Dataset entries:

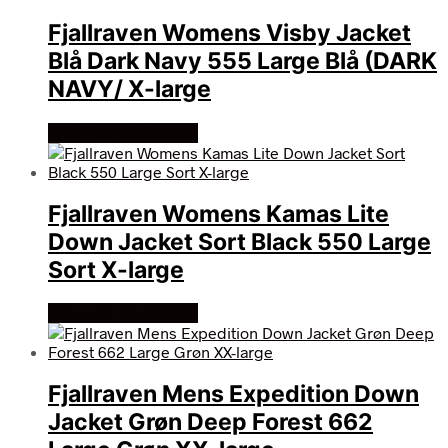
Fjallraven Womens Visby Jacket
Blå Dark Navy 555 Large Blå (DARK
NAVY/ X-large
Køb Hos friluftsland
Fjallraven Womens Kamas Lite
Down Jacket Sort Black 550 Large
Sort X-large
Køb Hos friluftsland
Fjallraven Mens Expedition Down
Jacket Grøn Deep Forest 662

▸ WHAT THE TASK REQUIRES
Each entry above should be restated word for word, though no picture may appear in the copy.

▸ YOUR RESPONSE
Fjallraven Womens Visby Jacket
Blå Dark Navy 555 Large Blå (DARK
NAVY/ X-large
Køb Hos friluftsland
Fjallraven Womens Kamas Lite
Down Jacket Sort Black 550 Large
Sort X-large
Køb Hos friluftsland
Fjallraven Mens Expedition Down
Jacket Grøn Deep Forest 662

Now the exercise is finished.